W Jadownikach koło Brzeska 10 listopada młodzież zaprezentowała wieczornicę patriotyczną.
Chcieliśmy z młodymi jakoś pobudzić takiego ducha patriotycznego. To jest też ważne dla wspólnoty młodzieżowej, która od ponad 3 lat identyfikuje się jako oddział Katolickiego Stowarzyszenia Młodzieży. KSM służy Bogu i ojczyźnie. Bogu zawsze jest okazja. O ojczyźnie, może trochę w naturalny sposób, myślimy trochę mniej. Zatem obchodząc Narodowe Święto Niepodległości, jest okazja, by o patriotyzmie pomyśleć, może go pobudzić - mówi ks. Sylwester Mroczek, opiekun młodych w parafii w Jadownikach koło Brzeska.
Jak mówi, najważniejsze jest to, że to młodzi sami chcieli coś zrobić, przygotować. - I ważne, że poza dwójką zaproszonych uczestników koncertu całą resztę zrobili sami, miejscowymi siłami - mówi ks. Sylwester.
W kościele wybrzmiały patriotyczne pieśni i wiersze. Grzegorz Brożek /Foto GośćCi, którzy przyszli na wieczornicę, mogli być trochę zaskoczeni.

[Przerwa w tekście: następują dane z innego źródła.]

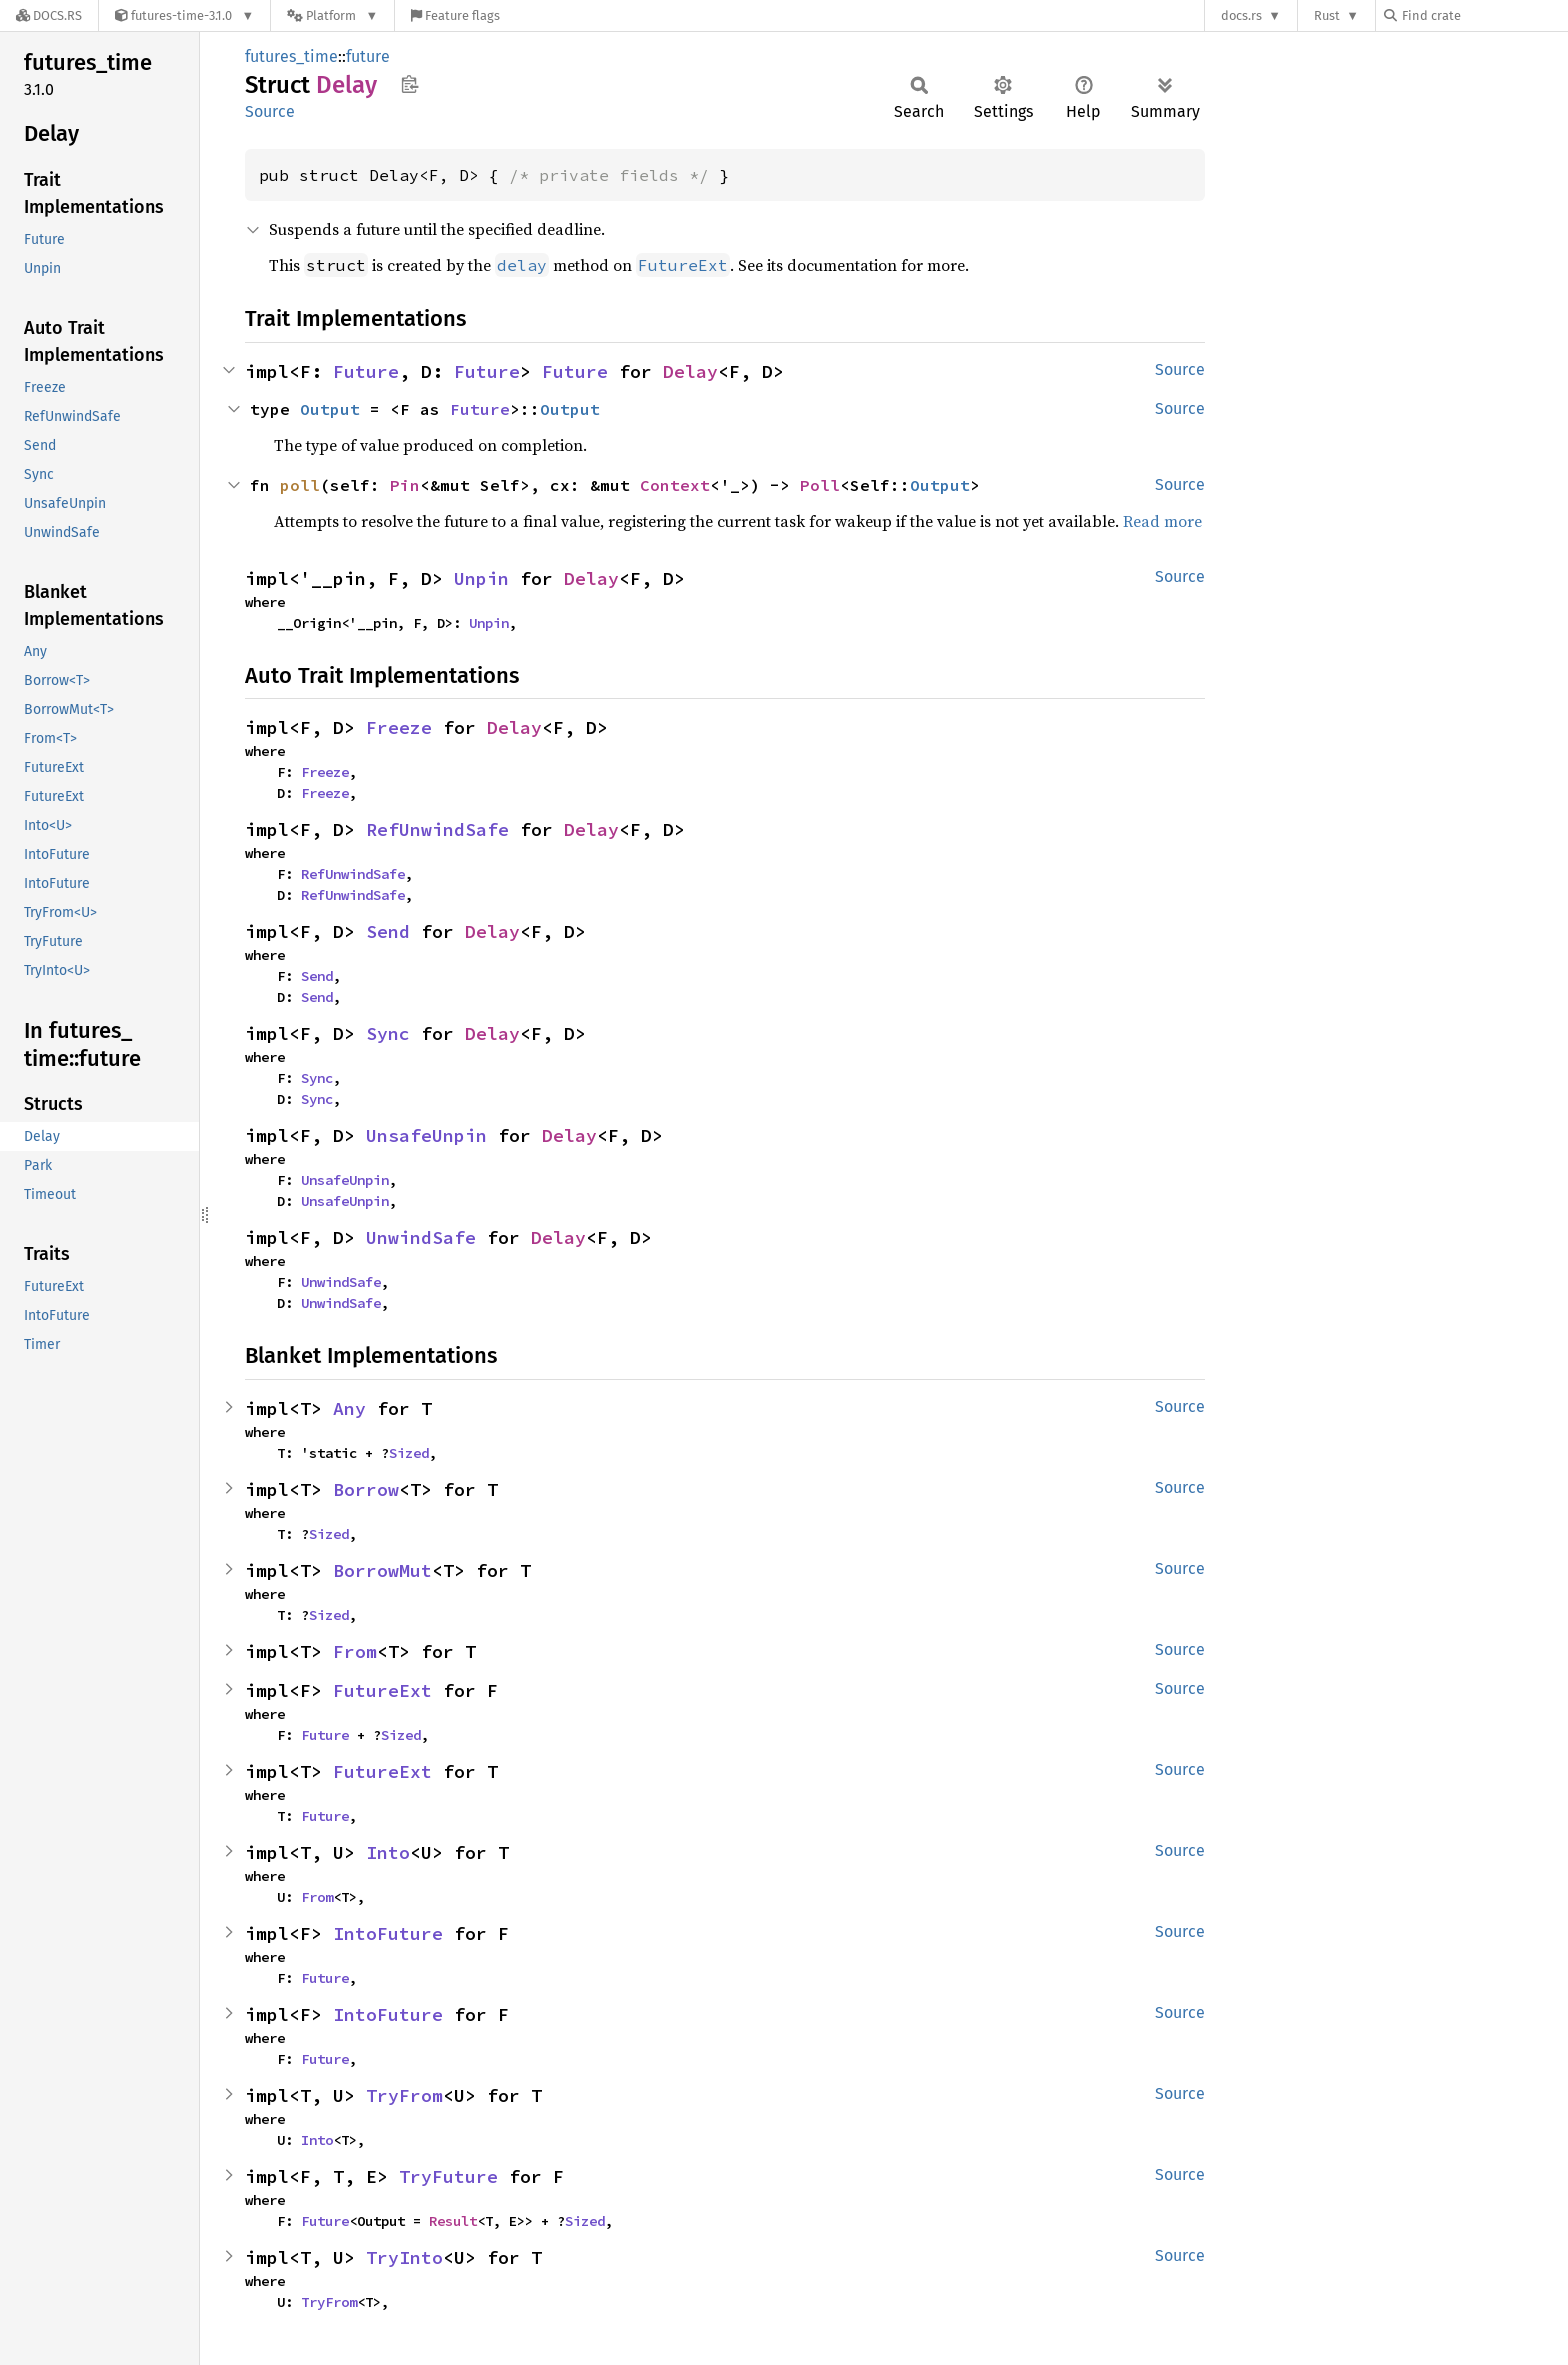 This screenshot has height=2365, width=1568. What do you see at coordinates (388, 1033) in the screenshot?
I see `Sync` at bounding box center [388, 1033].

Bo nie było w jej trakcie tekstów, pieśni sztampowych, schematycznych, zawsze obecnych przy podobnych okazjach. Jeśli jednak się pojawiły, to w mało oczywistych aranżacjach.
- Ksiądz znalazł taki scenariusz, a nam się bardzo spodobał, bo może trzeba próbować o Polsce myśleć, mówić, także śpiewać świeżo. Sama forma wieczornicy jest znana, typowa. Jednak to, co w jej trakcie prezentujemy, jest inne niż zazwyczaj można usłyszeć - mówi Mikołaj Kołek, prezes KSM w parafii w Jadownikach. - Można mówić o Polsce, patriotyzmie w sposób mało patetyczny, bo Polska to nasz nie tyle odświętny, co codzienny obowiązek - dodaje.